» **Task to complete**
Find the line containing "04-11-2025г." in the records below. Copy exactly that line and each one after it, ending at the line containing "нож: Искате ли да ви наръгам?", and nothing more.

» **Supplied records**
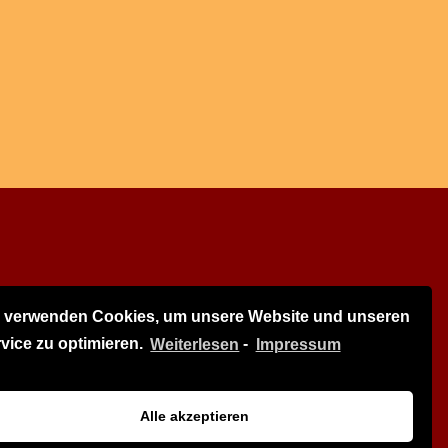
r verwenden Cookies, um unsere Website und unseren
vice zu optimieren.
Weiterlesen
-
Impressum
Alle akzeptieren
--
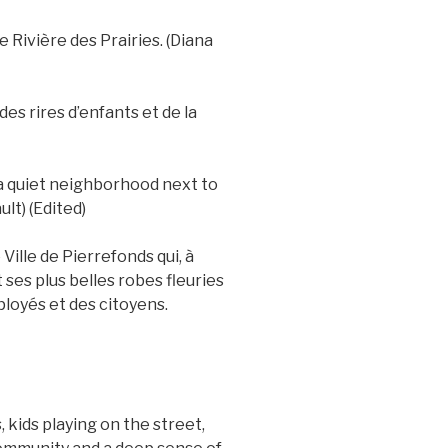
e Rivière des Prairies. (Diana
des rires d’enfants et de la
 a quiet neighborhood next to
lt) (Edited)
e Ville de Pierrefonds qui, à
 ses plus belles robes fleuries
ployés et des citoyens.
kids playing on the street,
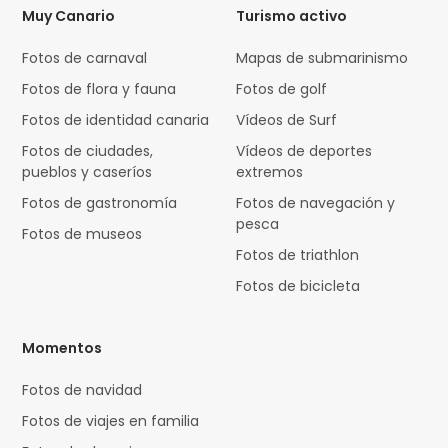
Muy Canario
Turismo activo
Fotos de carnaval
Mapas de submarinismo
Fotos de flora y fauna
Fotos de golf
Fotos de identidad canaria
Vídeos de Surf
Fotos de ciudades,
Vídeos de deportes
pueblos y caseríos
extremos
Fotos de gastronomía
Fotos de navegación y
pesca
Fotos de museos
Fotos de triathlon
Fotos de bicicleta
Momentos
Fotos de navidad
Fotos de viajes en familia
==
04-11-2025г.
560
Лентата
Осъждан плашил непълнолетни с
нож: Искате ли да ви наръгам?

» **The answer**
04-11-2025г.
560
Лентата
Осъждан плашил непълнолетни с
нож: Искате ли да ви наръгам?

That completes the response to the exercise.